Как много значит доброе слово, вовремя сказанное товарищем! Сразу на душе стало легче. В штабе полка уже знали о нашей неудаче над полем боя. Начальник штаба майор Красюков, выслушав мой короткий доклад, заметил:
— Не расстраивайся, могло быть хуже. Все ваши ведомые возвратились нормально, но не группой, а то одному. Командир приказал отработать вопрос замени ведущего на любом этапе полета.
Летчики н воздушные стрелки, собравшись в столовой, обменивались впечатлениями заполненного событиями дня. Вначале — короткие реплики, а через несколько минут, знаю уже по опыту, будет в спор, и шум.
— А мы... Море зениток — летим! Огонь со всех сторон — летим! — слышится голос самого молодого стрелка, по которому "все зенитки палили". Более опытные, бывалые, сдержанно улыбаются, не перебивают — пусть выскажется.
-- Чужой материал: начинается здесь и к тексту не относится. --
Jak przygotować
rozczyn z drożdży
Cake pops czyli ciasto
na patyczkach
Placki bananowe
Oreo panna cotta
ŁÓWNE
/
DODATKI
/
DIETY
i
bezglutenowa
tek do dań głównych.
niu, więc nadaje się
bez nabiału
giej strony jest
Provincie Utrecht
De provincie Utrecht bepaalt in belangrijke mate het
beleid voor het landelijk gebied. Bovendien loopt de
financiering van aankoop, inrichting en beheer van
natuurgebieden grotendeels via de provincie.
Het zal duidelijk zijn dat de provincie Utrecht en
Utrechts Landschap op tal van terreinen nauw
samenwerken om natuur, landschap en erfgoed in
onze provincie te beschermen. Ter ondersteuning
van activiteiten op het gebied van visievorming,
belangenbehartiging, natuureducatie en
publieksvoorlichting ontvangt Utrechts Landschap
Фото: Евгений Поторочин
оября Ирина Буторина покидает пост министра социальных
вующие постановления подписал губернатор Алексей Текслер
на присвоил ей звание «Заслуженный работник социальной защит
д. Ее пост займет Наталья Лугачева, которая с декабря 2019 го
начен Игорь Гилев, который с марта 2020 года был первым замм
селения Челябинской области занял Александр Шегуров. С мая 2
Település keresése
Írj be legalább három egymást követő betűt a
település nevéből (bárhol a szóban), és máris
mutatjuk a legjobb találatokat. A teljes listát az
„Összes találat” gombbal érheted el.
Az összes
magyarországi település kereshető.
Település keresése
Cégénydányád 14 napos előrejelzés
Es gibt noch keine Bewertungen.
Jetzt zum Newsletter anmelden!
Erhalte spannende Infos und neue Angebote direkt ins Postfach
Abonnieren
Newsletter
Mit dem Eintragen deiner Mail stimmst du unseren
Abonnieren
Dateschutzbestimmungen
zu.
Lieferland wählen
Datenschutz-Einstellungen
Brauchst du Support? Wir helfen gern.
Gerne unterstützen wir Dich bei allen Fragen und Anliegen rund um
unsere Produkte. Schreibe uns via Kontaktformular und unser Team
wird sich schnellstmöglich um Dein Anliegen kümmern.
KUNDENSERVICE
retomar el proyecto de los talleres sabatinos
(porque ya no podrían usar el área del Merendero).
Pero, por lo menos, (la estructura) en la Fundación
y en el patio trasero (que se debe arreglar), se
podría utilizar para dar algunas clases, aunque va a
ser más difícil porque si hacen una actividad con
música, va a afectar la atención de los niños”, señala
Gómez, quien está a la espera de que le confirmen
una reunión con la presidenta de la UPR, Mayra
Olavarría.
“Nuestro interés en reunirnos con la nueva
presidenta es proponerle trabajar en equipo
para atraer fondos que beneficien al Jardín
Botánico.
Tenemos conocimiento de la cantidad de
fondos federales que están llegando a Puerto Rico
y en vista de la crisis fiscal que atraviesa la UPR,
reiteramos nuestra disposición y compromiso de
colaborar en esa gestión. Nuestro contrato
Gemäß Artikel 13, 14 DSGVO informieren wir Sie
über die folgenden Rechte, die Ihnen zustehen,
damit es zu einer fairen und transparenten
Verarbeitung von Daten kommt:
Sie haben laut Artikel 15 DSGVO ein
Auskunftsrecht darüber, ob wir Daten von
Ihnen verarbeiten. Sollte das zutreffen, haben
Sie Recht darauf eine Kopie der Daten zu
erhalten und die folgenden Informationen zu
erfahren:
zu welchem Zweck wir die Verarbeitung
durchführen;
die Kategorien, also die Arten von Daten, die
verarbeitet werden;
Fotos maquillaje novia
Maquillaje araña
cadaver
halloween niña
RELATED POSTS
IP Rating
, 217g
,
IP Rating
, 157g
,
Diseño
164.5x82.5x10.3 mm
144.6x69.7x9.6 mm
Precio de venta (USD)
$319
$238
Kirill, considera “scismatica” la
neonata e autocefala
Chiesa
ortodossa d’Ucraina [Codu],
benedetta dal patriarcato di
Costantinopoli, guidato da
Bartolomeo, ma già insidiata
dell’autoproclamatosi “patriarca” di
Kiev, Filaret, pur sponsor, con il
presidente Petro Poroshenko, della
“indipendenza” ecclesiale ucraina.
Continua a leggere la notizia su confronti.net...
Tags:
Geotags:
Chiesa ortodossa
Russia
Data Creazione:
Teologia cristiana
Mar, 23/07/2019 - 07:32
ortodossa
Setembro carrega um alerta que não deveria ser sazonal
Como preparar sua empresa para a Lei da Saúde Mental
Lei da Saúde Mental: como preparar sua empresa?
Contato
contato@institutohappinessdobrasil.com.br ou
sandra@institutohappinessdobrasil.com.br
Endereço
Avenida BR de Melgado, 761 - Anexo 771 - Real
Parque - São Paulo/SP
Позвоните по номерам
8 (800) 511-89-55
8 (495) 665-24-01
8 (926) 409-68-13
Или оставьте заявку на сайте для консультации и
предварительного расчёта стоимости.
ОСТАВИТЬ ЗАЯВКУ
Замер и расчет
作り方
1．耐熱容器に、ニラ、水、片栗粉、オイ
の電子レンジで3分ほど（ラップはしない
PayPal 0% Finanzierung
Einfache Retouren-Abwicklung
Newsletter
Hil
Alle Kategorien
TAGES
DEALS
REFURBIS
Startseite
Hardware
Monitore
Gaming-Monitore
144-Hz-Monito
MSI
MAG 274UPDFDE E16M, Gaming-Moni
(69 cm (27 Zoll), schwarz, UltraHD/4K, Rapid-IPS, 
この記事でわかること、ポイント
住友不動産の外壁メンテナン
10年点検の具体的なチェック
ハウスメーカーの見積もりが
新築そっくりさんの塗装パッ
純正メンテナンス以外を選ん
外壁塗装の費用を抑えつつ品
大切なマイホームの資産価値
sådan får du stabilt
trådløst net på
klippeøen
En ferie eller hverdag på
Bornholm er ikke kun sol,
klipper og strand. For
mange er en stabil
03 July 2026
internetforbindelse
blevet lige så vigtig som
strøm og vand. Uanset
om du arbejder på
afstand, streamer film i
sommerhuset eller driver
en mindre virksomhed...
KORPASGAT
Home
Иногда подбросят:
— Море не море, а зениток пятьсот было...
— Не-е, больше. Шестьсот пятьдесят! — поддержит другой. Кто-то из летчиков словно мимоходом обронит:
— А я удачно попал эрэсом в машину. Только щепки полетели...
Этому веришь, потому что такое — не редкость.
Утром на разборе полетов командир подтвердил свое распоряжение, переданное мне начальником штаба: в каждом вылете назначать двух заместителей. Это было логично. В авиации командир — всегда впереди, ведет в бой. Отсюда и название — ведущий. Поэтому противник и старается его сбить в первую очередь, чтобы обезглавить группу. В бою могло случиться всякое, но группа должна оставаться в кулаке. Для этого и было введено двойное дублирование. Это правило стало незыблемым законом до конца войны. Сложнее обстояло дело с подготовкой ведущих. Опыт убеждал — для ведущего мало быть хорошим летчиком. Фронтовому летчику приходилось летать чаще всего над незнакомой местностью, ориентируясь по карте. В боевых условиях он не всегда мог выдерживать заданный маршрут. Ведущий штурмовик должен превосходно ориентироваться, отыскать заданную цель и нанести удар в непосредственной близости от своих войск, уметь отличить свои войска от противника. Если успех полета зависит от мастерства летчика, ведущему такое мастерство нужно вдвойне. Теперь, когда у каждого летчика была радиосвязь, командиру стало легче управлять группой. Мы чаще поручали тому или иному ведомому на обратном маршруте быть ведущим. Такая внезапная команда заставляла постоянно следить за местностью, больше проявлять самостоятельности в полете. На земле командир обязательно спросит, что видел, какие ориентиры запомнились. Так выявлялись плюсы и минусы в штурманской подготовке молодых летчиков. Теперь с большей уверенностью можно было определить, кому, в случае нужды, можно доверить группу. На Кубани не обошлось и без потерь. Погиб мой старый товарищ Михаил Николаевич Полынов. Младший лейтенант Лаврентьев, будучи раненным, сел на подбитом самолете на Малой земле под Новороссийском. Младший лейтенант Тимофеев и его воздушный стрелок покинули горящий Ил-2 и с парашютами приземлились в расположение своих войск. Одним словом, наша молодежь понюхала пороху, познала радость побед и горечь неудач. Смотришь на иного — совсем юноша, а уже имеет с десяток боевых вылетов, на груди орден.